DATASET CONTENT:

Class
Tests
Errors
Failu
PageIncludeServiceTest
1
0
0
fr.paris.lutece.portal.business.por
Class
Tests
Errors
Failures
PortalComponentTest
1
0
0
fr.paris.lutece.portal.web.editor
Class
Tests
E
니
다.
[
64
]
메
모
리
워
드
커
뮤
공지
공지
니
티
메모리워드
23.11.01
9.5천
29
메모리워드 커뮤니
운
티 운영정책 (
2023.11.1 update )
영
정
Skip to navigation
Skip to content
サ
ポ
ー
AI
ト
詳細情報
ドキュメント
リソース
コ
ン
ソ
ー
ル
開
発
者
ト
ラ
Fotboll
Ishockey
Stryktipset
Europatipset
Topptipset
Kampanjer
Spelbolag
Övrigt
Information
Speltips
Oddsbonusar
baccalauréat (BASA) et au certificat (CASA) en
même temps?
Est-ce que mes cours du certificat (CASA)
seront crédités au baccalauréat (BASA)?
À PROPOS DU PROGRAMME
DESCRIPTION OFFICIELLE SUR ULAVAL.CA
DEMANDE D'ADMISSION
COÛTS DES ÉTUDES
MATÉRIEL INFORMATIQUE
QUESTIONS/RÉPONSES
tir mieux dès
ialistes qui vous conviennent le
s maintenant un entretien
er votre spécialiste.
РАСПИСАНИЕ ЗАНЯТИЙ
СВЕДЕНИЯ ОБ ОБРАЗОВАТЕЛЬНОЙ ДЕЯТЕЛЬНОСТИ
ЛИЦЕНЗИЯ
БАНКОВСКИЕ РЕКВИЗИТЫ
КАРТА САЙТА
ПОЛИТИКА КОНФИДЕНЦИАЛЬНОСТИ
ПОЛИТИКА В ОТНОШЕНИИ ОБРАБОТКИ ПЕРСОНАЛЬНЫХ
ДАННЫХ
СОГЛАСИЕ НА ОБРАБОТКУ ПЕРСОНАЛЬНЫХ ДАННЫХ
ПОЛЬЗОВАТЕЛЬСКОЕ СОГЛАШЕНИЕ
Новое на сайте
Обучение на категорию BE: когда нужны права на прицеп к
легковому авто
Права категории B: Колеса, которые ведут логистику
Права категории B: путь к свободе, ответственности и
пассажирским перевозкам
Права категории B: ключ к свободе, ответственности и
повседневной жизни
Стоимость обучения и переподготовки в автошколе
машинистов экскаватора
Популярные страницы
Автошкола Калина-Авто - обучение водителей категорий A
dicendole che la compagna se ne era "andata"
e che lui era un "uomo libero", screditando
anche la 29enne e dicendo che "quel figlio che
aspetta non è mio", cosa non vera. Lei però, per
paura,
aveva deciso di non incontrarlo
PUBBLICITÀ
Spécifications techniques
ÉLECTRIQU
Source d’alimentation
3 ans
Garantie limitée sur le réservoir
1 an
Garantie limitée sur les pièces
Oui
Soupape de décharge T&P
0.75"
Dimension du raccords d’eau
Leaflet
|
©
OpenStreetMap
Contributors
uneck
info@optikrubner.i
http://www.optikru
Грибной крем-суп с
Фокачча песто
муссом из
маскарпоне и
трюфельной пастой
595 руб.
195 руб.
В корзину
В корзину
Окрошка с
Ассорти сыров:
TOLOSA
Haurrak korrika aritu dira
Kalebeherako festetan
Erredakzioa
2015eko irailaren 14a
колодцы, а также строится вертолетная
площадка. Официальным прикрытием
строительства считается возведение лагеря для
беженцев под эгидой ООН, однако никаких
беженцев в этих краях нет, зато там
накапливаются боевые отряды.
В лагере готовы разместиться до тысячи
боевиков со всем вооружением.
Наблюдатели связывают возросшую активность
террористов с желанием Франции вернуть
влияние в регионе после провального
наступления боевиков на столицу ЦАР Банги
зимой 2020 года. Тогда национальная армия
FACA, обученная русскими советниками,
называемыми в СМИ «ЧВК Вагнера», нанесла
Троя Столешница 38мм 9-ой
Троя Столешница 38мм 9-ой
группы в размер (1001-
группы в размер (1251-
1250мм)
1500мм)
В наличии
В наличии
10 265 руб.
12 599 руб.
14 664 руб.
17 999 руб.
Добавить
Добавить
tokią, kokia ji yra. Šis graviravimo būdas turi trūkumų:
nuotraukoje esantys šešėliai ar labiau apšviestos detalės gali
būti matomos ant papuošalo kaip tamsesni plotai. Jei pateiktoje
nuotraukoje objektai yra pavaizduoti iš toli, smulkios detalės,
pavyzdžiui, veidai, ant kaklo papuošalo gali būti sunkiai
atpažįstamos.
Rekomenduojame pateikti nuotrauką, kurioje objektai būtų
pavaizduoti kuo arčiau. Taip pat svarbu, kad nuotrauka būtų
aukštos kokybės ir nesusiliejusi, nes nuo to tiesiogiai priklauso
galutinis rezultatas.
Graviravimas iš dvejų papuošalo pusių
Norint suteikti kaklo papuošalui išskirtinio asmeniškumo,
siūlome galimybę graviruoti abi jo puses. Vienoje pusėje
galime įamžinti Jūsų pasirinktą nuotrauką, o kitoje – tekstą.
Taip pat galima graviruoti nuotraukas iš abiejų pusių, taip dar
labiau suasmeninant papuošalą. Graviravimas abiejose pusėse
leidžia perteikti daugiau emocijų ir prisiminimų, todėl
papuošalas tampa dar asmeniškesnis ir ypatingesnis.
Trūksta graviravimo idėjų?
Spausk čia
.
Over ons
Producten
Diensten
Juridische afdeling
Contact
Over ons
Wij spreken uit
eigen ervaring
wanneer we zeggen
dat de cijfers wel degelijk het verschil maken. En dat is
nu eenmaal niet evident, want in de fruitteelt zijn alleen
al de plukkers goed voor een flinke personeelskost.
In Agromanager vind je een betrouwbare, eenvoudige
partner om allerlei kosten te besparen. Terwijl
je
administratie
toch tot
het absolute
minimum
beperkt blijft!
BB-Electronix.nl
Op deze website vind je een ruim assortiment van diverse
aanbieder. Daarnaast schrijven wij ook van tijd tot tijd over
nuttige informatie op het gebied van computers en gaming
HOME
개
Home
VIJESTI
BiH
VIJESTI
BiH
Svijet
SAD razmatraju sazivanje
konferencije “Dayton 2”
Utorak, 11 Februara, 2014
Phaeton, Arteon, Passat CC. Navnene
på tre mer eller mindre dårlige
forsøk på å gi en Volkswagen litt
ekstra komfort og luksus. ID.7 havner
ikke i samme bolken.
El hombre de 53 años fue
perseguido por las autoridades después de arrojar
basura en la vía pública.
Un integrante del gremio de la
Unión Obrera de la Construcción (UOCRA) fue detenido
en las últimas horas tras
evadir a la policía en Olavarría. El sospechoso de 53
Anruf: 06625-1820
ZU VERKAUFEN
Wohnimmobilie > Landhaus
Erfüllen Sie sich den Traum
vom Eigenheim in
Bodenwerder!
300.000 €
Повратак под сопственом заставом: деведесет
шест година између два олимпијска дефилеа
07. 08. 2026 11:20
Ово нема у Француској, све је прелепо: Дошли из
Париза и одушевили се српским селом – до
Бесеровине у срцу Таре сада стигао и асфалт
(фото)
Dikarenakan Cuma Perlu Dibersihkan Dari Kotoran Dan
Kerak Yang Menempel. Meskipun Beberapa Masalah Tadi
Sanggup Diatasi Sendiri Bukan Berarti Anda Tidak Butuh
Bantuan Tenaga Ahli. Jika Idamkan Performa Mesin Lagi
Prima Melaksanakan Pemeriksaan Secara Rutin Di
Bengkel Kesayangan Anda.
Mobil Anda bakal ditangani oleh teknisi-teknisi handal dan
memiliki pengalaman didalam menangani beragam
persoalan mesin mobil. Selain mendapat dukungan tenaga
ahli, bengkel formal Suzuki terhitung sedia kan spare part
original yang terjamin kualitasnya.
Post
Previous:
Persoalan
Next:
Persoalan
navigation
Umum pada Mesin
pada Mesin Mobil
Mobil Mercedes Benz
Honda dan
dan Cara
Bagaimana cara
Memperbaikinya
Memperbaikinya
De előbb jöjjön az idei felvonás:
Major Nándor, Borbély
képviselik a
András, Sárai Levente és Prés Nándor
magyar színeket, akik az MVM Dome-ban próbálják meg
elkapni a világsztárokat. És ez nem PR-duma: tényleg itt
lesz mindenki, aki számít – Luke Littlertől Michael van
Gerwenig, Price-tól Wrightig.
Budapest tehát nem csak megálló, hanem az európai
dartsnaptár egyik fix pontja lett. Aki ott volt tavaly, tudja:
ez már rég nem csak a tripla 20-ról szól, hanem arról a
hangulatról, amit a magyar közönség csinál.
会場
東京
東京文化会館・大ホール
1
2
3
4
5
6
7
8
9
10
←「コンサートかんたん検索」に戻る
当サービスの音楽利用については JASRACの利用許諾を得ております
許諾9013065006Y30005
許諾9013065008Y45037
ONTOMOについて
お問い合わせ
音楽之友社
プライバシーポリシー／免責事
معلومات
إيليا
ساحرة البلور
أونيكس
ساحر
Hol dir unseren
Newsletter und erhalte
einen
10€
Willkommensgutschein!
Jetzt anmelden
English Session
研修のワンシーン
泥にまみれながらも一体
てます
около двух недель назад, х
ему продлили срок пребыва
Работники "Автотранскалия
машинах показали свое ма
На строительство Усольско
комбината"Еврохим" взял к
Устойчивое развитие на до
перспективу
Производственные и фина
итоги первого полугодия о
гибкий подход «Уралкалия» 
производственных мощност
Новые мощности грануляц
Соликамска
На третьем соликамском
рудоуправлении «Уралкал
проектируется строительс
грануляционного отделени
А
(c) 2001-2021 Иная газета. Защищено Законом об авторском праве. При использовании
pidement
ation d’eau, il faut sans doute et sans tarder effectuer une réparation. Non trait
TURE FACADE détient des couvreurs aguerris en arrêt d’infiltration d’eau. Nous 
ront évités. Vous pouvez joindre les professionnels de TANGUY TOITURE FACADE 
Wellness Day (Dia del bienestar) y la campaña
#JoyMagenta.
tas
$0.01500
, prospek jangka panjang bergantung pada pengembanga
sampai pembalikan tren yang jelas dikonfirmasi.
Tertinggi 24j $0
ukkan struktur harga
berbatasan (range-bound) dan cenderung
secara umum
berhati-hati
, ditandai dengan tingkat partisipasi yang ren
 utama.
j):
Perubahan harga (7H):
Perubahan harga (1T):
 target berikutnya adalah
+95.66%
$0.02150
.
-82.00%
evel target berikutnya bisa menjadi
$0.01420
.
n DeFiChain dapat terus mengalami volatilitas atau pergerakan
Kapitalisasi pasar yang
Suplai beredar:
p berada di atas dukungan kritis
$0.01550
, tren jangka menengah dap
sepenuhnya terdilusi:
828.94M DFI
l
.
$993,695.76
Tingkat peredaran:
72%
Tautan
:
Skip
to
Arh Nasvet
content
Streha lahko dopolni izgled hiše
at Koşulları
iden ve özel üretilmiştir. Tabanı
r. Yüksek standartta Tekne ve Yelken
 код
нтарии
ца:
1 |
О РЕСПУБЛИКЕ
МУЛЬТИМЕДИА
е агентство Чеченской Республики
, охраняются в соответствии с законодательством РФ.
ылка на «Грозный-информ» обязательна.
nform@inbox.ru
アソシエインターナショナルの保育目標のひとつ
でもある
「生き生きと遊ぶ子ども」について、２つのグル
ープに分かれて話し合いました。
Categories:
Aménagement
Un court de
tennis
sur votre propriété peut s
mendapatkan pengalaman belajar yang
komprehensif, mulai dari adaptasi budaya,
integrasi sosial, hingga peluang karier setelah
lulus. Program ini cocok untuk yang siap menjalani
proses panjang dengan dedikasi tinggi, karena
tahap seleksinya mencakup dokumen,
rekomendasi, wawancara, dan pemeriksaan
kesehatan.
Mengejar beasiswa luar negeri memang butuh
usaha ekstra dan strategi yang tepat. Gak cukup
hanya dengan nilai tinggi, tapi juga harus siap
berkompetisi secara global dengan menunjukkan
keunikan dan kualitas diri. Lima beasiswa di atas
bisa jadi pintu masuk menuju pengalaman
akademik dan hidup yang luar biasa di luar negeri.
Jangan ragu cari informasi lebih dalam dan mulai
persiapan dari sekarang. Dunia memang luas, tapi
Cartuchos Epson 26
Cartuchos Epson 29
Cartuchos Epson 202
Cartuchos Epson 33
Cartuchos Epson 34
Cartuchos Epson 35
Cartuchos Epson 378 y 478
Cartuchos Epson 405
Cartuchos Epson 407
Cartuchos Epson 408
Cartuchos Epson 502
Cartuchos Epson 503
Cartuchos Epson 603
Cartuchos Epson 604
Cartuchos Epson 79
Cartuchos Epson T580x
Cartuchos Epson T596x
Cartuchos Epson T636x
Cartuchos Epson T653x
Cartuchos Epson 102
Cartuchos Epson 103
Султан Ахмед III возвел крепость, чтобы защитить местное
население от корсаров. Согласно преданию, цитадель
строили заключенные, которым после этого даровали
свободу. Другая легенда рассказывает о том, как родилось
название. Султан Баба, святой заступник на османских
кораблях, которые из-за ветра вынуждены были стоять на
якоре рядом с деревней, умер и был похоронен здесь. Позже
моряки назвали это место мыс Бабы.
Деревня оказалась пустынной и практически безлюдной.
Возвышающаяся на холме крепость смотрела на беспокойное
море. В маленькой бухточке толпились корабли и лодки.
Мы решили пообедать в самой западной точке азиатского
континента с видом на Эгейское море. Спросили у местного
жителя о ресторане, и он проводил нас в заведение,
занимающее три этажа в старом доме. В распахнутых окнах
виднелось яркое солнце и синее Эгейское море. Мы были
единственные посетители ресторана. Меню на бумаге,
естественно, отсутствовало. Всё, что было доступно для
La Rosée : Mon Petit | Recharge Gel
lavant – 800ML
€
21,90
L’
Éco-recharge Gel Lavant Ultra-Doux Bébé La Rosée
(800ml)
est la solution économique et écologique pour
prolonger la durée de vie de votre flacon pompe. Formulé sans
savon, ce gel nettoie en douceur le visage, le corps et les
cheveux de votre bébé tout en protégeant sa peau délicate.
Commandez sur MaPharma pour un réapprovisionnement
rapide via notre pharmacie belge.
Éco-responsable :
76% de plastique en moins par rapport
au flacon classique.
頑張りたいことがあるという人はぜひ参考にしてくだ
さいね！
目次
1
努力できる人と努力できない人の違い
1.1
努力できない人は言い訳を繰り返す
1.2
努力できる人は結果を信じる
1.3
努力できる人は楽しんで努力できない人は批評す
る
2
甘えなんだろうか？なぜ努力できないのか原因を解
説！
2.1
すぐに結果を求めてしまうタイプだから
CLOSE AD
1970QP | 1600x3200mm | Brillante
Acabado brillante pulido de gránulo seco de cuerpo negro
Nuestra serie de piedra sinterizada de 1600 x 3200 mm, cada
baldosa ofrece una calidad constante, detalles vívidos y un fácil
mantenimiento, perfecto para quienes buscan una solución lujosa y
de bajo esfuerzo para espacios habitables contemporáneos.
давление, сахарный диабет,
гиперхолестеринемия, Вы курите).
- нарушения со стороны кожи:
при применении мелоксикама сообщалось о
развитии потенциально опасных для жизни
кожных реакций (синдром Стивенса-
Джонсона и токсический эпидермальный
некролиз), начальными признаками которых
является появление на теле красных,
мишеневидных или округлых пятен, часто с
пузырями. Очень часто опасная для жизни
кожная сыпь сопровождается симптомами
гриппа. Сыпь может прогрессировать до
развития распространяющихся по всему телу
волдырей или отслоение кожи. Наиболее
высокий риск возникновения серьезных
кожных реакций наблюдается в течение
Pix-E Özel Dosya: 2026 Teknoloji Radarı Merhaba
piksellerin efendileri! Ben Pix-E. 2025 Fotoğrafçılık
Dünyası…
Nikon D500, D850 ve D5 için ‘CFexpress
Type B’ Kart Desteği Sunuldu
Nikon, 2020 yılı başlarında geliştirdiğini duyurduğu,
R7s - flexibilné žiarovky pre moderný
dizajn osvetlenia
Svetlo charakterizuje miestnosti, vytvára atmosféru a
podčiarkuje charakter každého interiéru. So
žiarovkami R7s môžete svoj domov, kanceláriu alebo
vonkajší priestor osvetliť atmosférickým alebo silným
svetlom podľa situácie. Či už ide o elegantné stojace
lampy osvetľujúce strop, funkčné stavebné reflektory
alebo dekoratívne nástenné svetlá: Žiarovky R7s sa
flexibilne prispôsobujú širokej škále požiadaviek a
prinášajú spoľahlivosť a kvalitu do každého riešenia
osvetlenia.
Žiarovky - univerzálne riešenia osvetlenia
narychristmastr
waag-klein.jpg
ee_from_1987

WORK INSTRUCTIONS:
From the records above, repeat exactly the lines from the one with "努力できる人は楽しんで努力できない人は批評す" through the one with "waag-klein.jpg", both included.

RESULT OF THE EXERCISE:
努力できる人は楽しんで努力できない人は批評す
る
2
甘えなんだろうか？なぜ努力できないのか原因を解
説！
2.1
すぐに結果を求めてしまうタイプだから
CLOSE AD
1970QP | 1600x3200mm | Brillante
Acabado brillante pulido de gránulo seco de cuerpo negro
Nuestra serie de piedra sinterizada de 1600 x 3200 mm, cada
baldosa ofrece una calidad constante, detalles vívidos y un fácil
mantenimiento, perfecto para quienes buscan una solución lujosa y
de bajo esfuerzo para espacios habitables contemporáneos.
давление, сахарный диабет,
гиперхолестеринемия, Вы курите).
- нарушения со стороны кожи:
при применении мелоксикама сообщалось о
развитии потенциально опасных для жизни
кожных реакций (синдром Стивенса-
Джонсона и токсический эпидермальный
некролиз), начальными признаками которых
является появление на теле красных,
мишеневидных или округлых пятен, часто с
пузырями. Очень часто опасная для жизни
кожная сыпь сопровождается симптомами
гриппа. Сыпь может прогрессировать до
развития распространяющихся по всему телу
волдырей или отслоение кожи. Наиболее
высокий риск возникновения серьезных
кожных реакций наблюдается в течение
Pix-E Özel Dosya: 2026 Teknoloji Radarı Merhaba
piksellerin efendileri! Ben Pix-E. 2025 Fotoğrafçılık
Dünyası…
Nikon D500, D850 ve D5 için ‘CFexpress
Type B’ Kart Desteği Sunuldu
Nikon, 2020 yılı başlarında geliştirdiğini duyurduğu,
R7s - flexibilné žiarovky pre moderný
dizajn osvetlenia
Svetlo charakterizuje miestnosti, vytvára atmosféru a
podčiarkuje charakter každého interiéru. So
žiarovkami R7s môžete svoj domov, kanceláriu alebo
vonkajší priestor osvetliť atmosférickým alebo silným
svetlom podľa situácie. Či už ide o elegantné stojace
lampy osvetľujúce strop, funkčné stavebné reflektory
alebo dekoratívne nástenné svetlá: Žiarovky R7s sa
flexibilne prispôsobujú širokej škále požiadaviek a
prinášajú spoľahlivosť a kvalitu do každého riešenia
osvetlenia.
Žiarovky - univerzálne riešenia osvetlenia
narychristmastr
waag-klein.jpg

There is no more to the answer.